Common Pitfall

 「登っても登ってもグレードが上がらないとはどういうことだ、こんなに頑張っているのに」なんてどなりこもうにも、クレーマーも窓口もじぶんだからやり場がない。頑張っても伸びないのはツライものである。

 

 上達曲線の勾配は先に行くほど緩やかになるものだから、そのあたりは受け入れないとならないが、それにしても、である。

 何年も同じグレードでもがきつづけていると、そのうちにその日その状態で一生懸命トライするのが目的化してしまって、コンディションを高める努力を忘れてしまうことがある。とくにクライミングはできるかできないかのところをトライするのがおもしろいので、グレードを気にしなければ不幸になることもない。そもそも取り組み方はひとそれぞれである。

 

 まあ、そうはいっても、これもある程度までしかあてはまらなくて、それというのも「できなかったことができるようになる」のがクライミングのもうひとつのおもしろさになっているからだ。それを端的にあらわすものがグレードである。われわれは個人的限界をプッシュして前進することに喜びを感じる種族なのである。

 

 頑張っているのに伸びない、そんなときは、努力の方向をまちがえていることもあるけれど、もっと多いのは、すでにけっこう頑張って伸ばしてきているために、頑張った結果としての伸びが小さくなっていて、目に見える形にまでいたっていない、つまりグレード更新には足りないが近づいている、こんなケースである。

 

 終点もわからずひたすら走りつづけるのは精神的にキツイから、われわれはいくら頑張っても伸びないと感じると、結果が数値化されやすい筋トレに走ったり、片手懸垂でもしてみようかと一芸に取り組んでみたりする。
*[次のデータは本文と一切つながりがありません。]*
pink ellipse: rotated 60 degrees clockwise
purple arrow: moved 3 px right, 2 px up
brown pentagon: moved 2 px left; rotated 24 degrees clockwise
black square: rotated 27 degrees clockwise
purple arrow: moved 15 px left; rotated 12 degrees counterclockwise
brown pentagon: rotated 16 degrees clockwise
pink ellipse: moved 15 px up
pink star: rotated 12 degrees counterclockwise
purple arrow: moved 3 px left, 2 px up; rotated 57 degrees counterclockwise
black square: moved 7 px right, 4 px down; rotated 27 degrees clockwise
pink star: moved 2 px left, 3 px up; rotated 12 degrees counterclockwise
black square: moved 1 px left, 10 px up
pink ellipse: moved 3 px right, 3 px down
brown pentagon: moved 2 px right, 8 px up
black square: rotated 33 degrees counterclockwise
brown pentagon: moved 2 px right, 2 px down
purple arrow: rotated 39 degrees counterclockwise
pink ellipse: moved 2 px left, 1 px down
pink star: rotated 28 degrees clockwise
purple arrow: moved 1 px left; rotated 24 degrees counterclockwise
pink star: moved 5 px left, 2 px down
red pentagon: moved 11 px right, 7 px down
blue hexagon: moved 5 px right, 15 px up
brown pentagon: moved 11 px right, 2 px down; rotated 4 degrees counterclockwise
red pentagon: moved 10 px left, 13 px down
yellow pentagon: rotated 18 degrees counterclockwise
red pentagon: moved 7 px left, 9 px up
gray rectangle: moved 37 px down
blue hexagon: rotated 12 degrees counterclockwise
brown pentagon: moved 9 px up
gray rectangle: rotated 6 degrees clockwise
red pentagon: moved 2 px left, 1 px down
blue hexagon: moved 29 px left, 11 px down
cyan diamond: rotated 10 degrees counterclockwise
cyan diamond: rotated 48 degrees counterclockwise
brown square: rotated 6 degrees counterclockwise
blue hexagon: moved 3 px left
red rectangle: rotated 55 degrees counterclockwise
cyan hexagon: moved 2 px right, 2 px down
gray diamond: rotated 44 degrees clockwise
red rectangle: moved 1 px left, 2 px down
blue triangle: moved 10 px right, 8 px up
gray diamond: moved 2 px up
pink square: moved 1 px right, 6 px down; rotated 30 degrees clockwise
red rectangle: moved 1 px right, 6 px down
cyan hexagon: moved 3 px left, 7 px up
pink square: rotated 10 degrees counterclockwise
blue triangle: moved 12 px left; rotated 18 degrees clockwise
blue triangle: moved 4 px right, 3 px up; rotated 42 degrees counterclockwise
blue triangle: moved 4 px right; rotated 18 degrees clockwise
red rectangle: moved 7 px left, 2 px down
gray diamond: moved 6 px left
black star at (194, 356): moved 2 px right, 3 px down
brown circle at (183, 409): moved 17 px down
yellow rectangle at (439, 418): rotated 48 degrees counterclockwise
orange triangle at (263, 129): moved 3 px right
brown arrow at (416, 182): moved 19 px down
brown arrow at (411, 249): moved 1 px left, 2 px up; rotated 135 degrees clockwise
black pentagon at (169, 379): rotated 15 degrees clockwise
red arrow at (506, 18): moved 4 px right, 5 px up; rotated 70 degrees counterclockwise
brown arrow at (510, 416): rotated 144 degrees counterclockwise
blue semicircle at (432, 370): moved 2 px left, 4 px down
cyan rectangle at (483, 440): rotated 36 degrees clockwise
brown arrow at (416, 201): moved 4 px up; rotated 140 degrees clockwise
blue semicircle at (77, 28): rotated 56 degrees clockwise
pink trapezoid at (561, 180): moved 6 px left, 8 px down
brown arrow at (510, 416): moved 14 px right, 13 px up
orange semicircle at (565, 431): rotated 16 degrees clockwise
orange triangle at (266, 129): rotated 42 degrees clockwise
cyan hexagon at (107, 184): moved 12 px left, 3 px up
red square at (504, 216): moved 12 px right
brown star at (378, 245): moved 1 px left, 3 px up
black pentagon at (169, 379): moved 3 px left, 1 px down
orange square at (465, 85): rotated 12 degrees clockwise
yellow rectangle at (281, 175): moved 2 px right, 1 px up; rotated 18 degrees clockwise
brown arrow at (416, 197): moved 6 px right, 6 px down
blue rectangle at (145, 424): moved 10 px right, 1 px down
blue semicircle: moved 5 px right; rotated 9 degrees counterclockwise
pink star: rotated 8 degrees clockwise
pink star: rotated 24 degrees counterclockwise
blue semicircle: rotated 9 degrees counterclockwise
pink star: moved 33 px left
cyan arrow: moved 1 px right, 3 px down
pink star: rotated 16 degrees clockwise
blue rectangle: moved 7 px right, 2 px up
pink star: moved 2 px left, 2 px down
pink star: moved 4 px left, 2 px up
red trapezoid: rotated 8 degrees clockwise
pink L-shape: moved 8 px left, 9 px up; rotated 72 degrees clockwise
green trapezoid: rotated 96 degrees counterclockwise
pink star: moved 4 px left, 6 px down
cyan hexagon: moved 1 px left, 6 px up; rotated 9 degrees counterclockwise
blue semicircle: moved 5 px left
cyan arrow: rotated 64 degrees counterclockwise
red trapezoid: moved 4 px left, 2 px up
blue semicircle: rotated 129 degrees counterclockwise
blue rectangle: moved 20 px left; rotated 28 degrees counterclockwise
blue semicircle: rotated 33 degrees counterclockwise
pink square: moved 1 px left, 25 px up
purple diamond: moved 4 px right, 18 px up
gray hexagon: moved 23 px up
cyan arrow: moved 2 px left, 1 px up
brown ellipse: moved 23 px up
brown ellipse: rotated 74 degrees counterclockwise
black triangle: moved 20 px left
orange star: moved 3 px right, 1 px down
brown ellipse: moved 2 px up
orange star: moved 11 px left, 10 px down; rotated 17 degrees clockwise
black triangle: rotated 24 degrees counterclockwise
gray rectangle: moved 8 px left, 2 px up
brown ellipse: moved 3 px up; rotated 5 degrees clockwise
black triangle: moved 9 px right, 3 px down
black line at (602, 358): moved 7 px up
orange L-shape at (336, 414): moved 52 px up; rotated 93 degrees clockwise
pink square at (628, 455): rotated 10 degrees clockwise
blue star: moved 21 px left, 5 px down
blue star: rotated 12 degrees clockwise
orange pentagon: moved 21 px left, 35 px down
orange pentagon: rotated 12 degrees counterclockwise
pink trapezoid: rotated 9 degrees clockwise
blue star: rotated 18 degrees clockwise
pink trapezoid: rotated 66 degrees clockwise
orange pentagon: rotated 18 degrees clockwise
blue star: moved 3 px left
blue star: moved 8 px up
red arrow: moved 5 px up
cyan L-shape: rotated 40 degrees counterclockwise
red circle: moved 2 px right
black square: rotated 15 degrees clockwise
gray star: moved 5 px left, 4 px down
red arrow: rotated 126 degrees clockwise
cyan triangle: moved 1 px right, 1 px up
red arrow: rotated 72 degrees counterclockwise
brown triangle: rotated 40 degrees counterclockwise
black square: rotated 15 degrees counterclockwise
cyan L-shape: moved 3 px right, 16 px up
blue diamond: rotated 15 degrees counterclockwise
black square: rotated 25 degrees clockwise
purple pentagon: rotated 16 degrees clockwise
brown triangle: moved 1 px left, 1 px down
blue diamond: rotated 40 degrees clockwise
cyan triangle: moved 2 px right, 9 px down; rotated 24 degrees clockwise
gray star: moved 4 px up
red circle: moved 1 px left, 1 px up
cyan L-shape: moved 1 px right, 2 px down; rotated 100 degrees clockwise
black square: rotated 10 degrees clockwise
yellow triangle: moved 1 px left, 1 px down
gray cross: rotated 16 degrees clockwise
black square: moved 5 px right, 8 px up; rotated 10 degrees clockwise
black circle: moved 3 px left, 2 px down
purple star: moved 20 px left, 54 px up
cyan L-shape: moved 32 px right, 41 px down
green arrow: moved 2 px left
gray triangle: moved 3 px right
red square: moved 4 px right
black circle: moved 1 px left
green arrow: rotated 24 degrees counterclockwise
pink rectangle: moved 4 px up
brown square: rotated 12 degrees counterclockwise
普通のことだと思う。

 

 それで考えたのだけれど、いつもの登りを数値化して、漸進性の法則をあてはめられるように工夫してみてはどうだろう? たとえば初段を10点、1級を9点、2級を8点、3級を7点、というようにして、その日のうちに登った合計を出して、少しずつ増やす努力をするのである。岩場で一日合計何段、などでもかまわない。

 

 それも面倒な人は毎月ロッキーを巡礼して集大成をトライしてもいい。あれは上位10課題の合計点だから、継続するうちに数字が収斂してきて、自然とじぶんにとってむずかしい課題をさわるようになる。使わない手はないと思う。

 

 あとは、プラトーに入ったと感じたら(というか、そうでなくてもいつでも)、毎回の登りの内容を密に記録することである。あとになって客観的に把握できるものがあると、長期的に自分がちゃんと伸びていることがわかってくるものだ。

 

 チマチマ記録をつけるのは面倒だけど、ためにはなる。その時その場でつねに強くありたいのはわかるが、こつこつと努力して、格好いい課題を登るというのも、いいのではないかと思う。